Recent advances in machine learning technology have made it possible to efficiently process the terabytes of data produced by each monitoring station over the years (Stowell et al. 2019). Long term acoustic monitoring in combination with machine learning analysis has a wide utility in ecological research: it can be used for assessment of population dynamics, activity patterns, and human impacts on a site over time, for rapid site inventories, to detect and map the habitats of rare and endangered species, and to determine the phenological cycles of individual species (Bardeli et al. 2010, Shonfield and Bayne 2017, Deichmann et al. 2018). Software like Kaleidoscope Pro (Wildlife Acoustics) and BirdNET (Cornell Lab of Ornithology) are able to automatically detect and identify species’ vocalizations with a high degree of accuracy (Manzano-Rubio et al. 2022) and can be trained to identify new species.

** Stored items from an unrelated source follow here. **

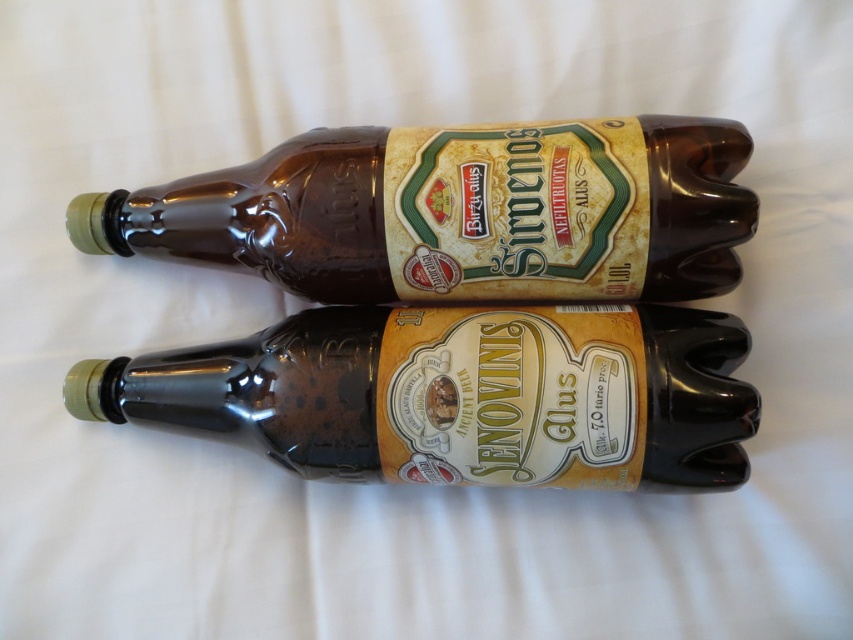 Question: Is shiny brown glass bottle at center to the right of brown glass bottle at center from the viewer's perspective?

Choices:
 (A) no
 (B) yes

Answer: (A)

Question: Is the position of shiny brown glass bottle at center less distant than that of brown glass bottle at center?

Choices:
 (A) yes
 (B) no

Answer: (B)

Question: Which of the following is the farthest from the observer?

Choices:
 (A) (347, 342)
 (B) (178, 237)

Answer: (B)

Question: Observing the image, what is the correct spatial positioning of shiny brown glass bottle at center in reference to brown glass bottle at center?

Choices:
 (A) above
 (B) below

Answer: (B)

Question: Which point is farther to the camera?

Choices:
 (A) brown glass bottle at center
 (B) shiny brown glass bottle at center

Answer: (B) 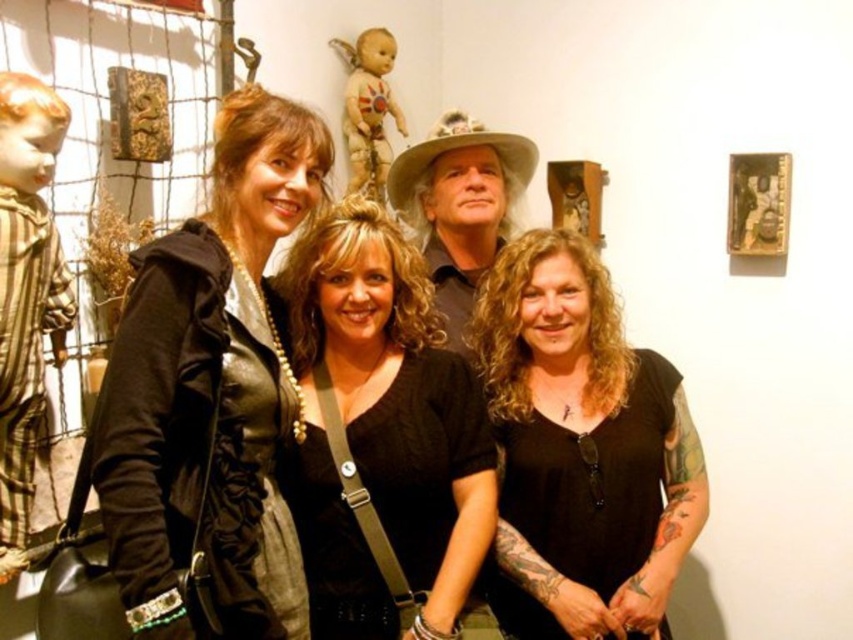 Looking at this image, is striped fabric doll at left thinner than matte black shirt at center?

Indeed, striped fabric doll at left has a lesser width compared to matte black shirt at center.

Between striped fabric doll at left and matte black shirt at center, which one has more height?

striped fabric doll at left

Which is behind, point (26, 515) or point (419, 150)?

The point (419, 150) is behind.

The image size is (853, 640). I want to click on striped fabric doll at left, so (x=26, y=292).

Between leather jacket at center and black leather top at center, which one has more height?

Standing taller between the two is leather jacket at center.

Does point (221, 257) come farther from viewer compared to point (329, 432)?

No.

Does point (146, 424) come in front of point (397, 572)?

Yes.

I want to click on leather jacket at center, so click(x=212, y=390).

Based on the photo, does striped fabric doll at left appear over matte painted wood doll at upper center?

No.

Is striped fabric doll at left to the left of matte painted wood doll at upper center from the viewer's perspective?

Yes, striped fabric doll at left is to the left of matte painted wood doll at upper center.

In order to click on striped fabric doll at left in this screenshot , I will do `click(26, 292)`. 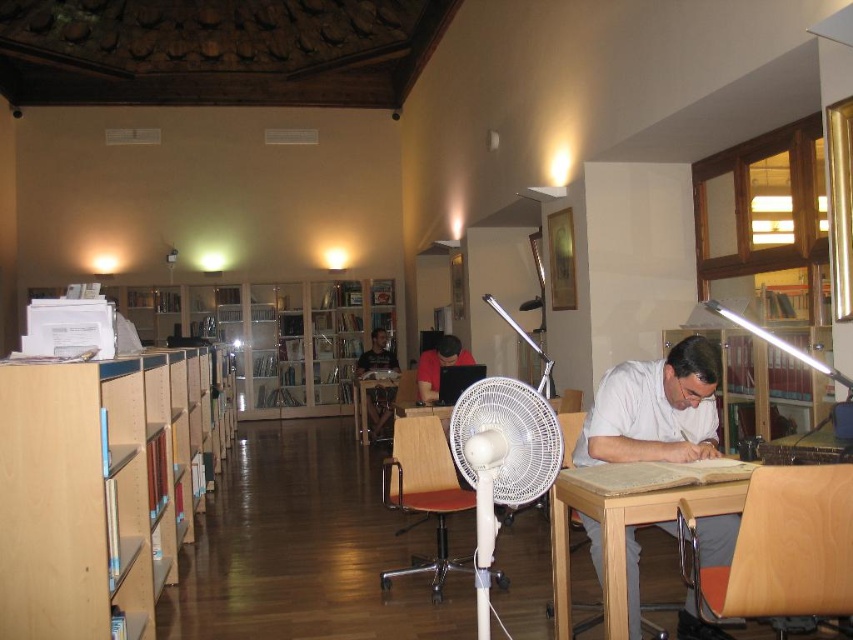 Measure the distance from light brown wood bookshelf at left to wooden bookcase at center.

light brown wood bookshelf at left and wooden bookcase at center are 25.43 feet apart from each other.

You are a GUI agent. You are given a task and a screenshot of the screen. Output one action in this format:
    pyautogui.click(x=<x>, y=<y>)
    Task: Click on the light brown wood bookshelf at left
    This screenshot has height=640, width=853.
    Given the screenshot: What is the action you would take?
    pyautogui.click(x=102, y=486)

Locate an element on the screen. The height and width of the screenshot is (640, 853). light brown wood bookshelf at left is located at coordinates (102, 486).

Does white plastic fan at center have a lesser height compared to dark blue shirt at center?

Indeed, white plastic fan at center has a lesser height compared to dark blue shirt at center.

Can you confirm if white plastic fan at center is taller than dark blue shirt at center?

No.

Between point (479, 381) and point (389, 412), which one is positioned in front?

Point (479, 381)

You are a GUI agent. You are given a task and a screenshot of the screen. Output one action in this format:
    pyautogui.click(x=<x>, y=<y>)
    Task: Click on the white plastic fan at center
    The width and height of the screenshot is (853, 640).
    Given the screenshot: What is the action you would take?
    tap(502, 461)

Who is lower down, light brown wood bookshelf at left or red matte shirt at center?

light brown wood bookshelf at left

Can you confirm if light brown wood bookshelf at left is positioned to the left of red matte shirt at center?

Correct, you'll find light brown wood bookshelf at left to the left of red matte shirt at center.

Between point (114, 609) and point (434, 380), which one is positioned in front?

Positioned in front is point (114, 609).

Identify the location of light brown wood bookshelf at left. This screenshot has width=853, height=640. [x=102, y=486]. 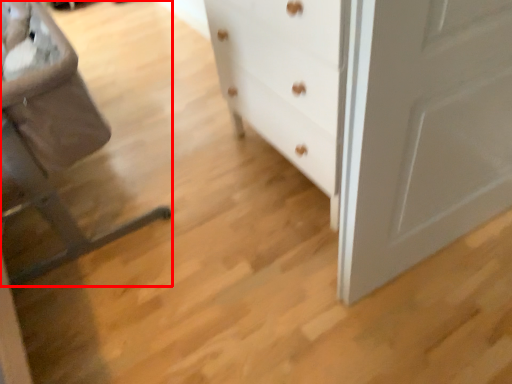 Question: From the image's perspective, considering the relative positions of rocking chair (annotated by the red box) and chest of drawers in the image provided, where is rocking chair (annotated by the red box) located with respect to the staircase?

Choices:
 (A) below
 (B) above

Answer: (A) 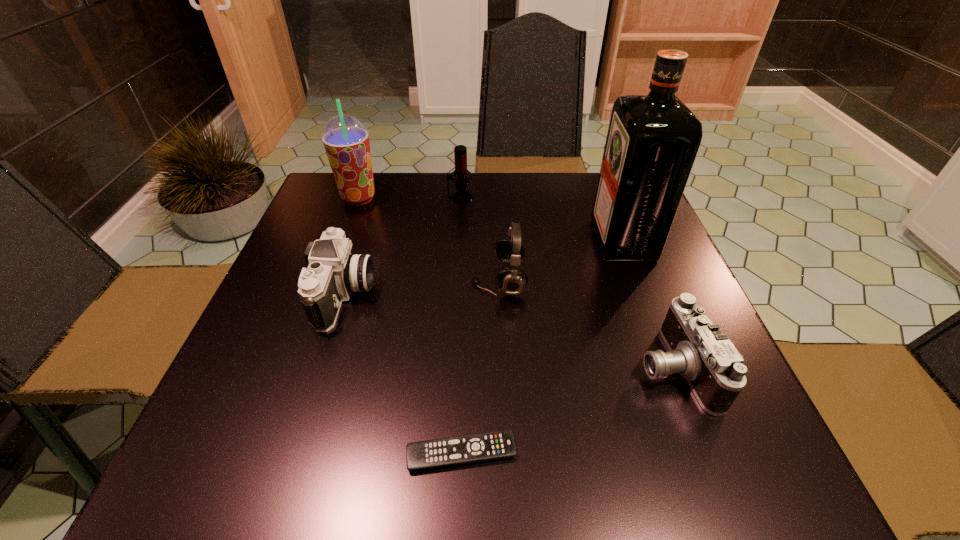 Find the location of `empty space between the microphone and the sixth shortest object`. empty space between the microphone and the sixth shortest object is located at coordinates (409, 198).

Image resolution: width=960 pixels, height=540 pixels. In order to click on free space between the microphone and the smoothie in this screenshot , I will do `click(409, 198)`.

You are a GUI agent. You are given a task and a screenshot of the screen. Output one action in this format:
    pyautogui.click(x=<x>, y=<y>)
    Task: Click on the free space between the second tallest object and the microphone
    The width and height of the screenshot is (960, 540).
    Given the screenshot: What is the action you would take?
    pyautogui.click(x=409, y=198)

Find the location of `blank region between the microphone and the left camera`. blank region between the microphone and the left camera is located at coordinates (402, 246).

The height and width of the screenshot is (540, 960). Find the location of `vacant region between the headset and the remote control`. vacant region between the headset and the remote control is located at coordinates (480, 367).

You are a GUI agent. You are given a task and a screenshot of the screen. Output one action in this format:
    pyautogui.click(x=<x>, y=<y>)
    Task: Click on the free space that is in between the nearest object and the left camera
    
    Given the screenshot: What is the action you would take?
    pyautogui.click(x=403, y=374)

Where is `vacant area that lies between the right camera and the microphone`? The height and width of the screenshot is (540, 960). vacant area that lies between the right camera and the microphone is located at coordinates (566, 282).

Identify the location of the fifth closest object to the sixth shortest object. This screenshot has width=960, height=540. (450, 451).

What are the coordinates of `object that ranks as the closest to the microphone` in the screenshot? It's located at (346, 140). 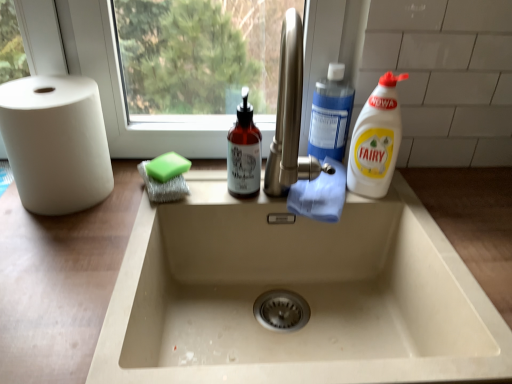 Locate an element on the screen. vacant area that is in front of green sponge at upper left is located at coordinates (117, 233). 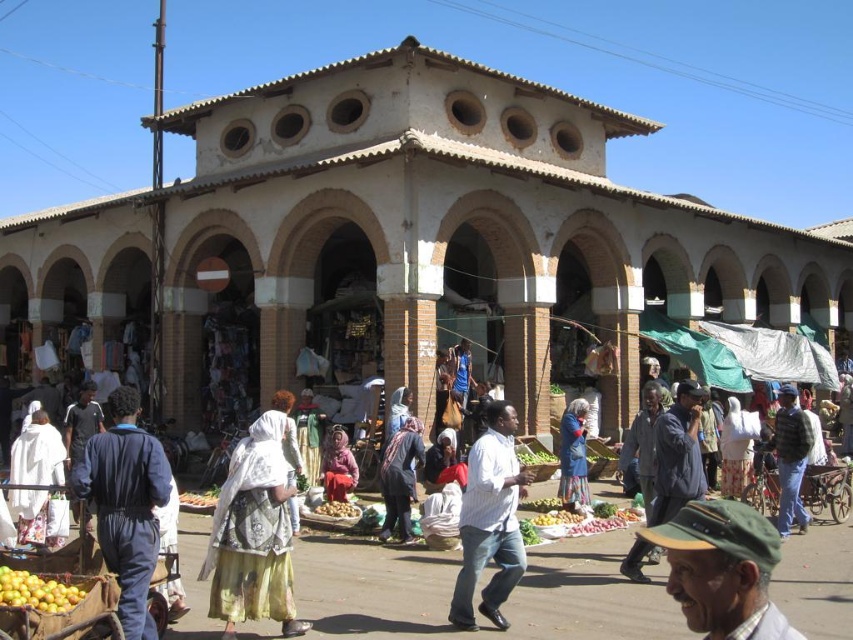 Based on the photo, you are standing in the market and want to take a photo of both point [654,541] and point [583,499] in the same frame. Which point should you position closer to the center of your camera viewfinder to ensure both are visible?

You should position point [654,541] closer to the center of your camera viewfinder because it is closer to the camera than point [583,499], so it will appear larger in the frame. By centering the closer point, you can adjust the zoom to include both points within the same frame.

You are a vendor at the market and want to arrange your fabrics in a specific order. You have a dark gray fabric headscarf at center and a blue fabric at center. According to the current arrangement, which fabric is on the left side?

The dark gray fabric headscarf at center is positioned on the left side of the blue fabric at center.

You are a vendor at the market and need to decide which fabric to use for a new product. The green fabric cap at lower right and the blue fabric at center are both available. If you want to choose the wider fabric, which one should you pick?

The green fabric cap at lower right is wider than the blue fabric at center, so you should pick the green fabric cap at lower right. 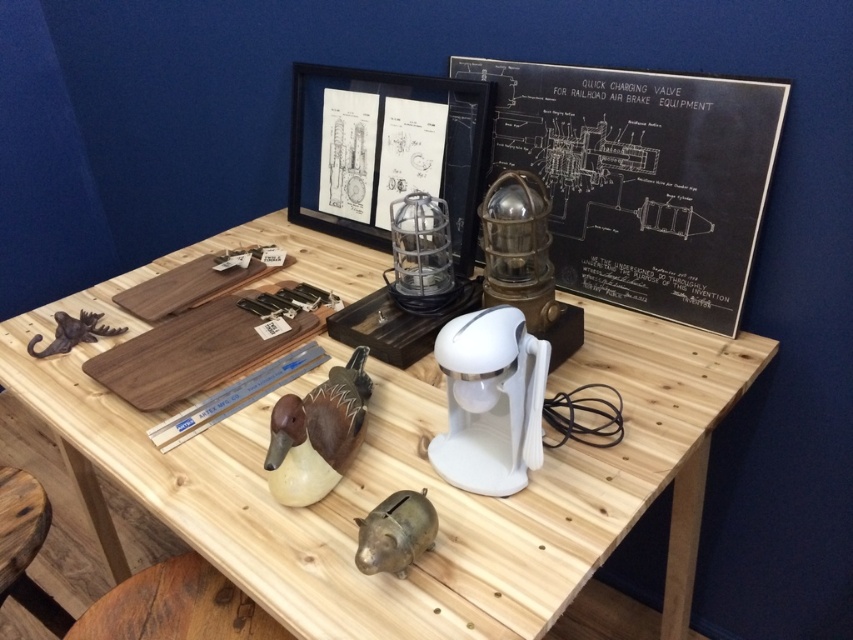 Between natural wood table at center and black paperboard at center, which one has more height?

Standing taller between the two is natural wood table at center.

Who is more forward, [178,468] or [323,168]?

Positioned in front is point [178,468].

I want to click on natural wood table at center, so click(399, 467).

Who is more distant from viewer, (340, 492) or (54, 339)?

Point (54, 339)

Is natural wood table at center thinner than brown matte hook at left?

In fact, natural wood table at center might be wider than brown matte hook at left.

Find the location of a particular element. Image resolution: width=853 pixels, height=640 pixels. natural wood table at center is located at coordinates click(x=399, y=467).

The image size is (853, 640). In order to click on natural wood table at center in this screenshot , I will do `click(399, 467)`.

Can you confirm if brown matte duck at center is wider than brown matte hook at left?

No, brown matte duck at center is not wider than brown matte hook at left.

This screenshot has width=853, height=640. Identify the location of brown matte duck at center. (317, 433).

The objectives of this study were to elucidate the species-specific breeding seasons of some of the birds of Singapore. To meet this objective, we used two years of continuous soundscape recordings and nine tailor-made species-specific machine learning classifiers to determine the seasonal vocal activity of nine focal species. There were two emergent properties in the preliminary results which warranted further analysis. First, several species did not appear to follow any seasonal pattern at all in their vocal activity. To quantitatively measure this pattern, we developed a novel seasonality index which measures the extent to which vocal activity is seasonal or aseasonal. While a number of excellent R functions exist for detecting and extracting the seasonal component of a trend (e.g. decompose), none measure the strength of seasonality. Our novel seasonality index fills this gap. Second, the least seasonal species appeared to be those which had not historically occurred at the study site. To quantitatively assess this apparent pattern, focal species were categorizedpost-hoc into native forest species versus parkland colonizer species and the degree of seasonality of each species’ vocal activity was measured.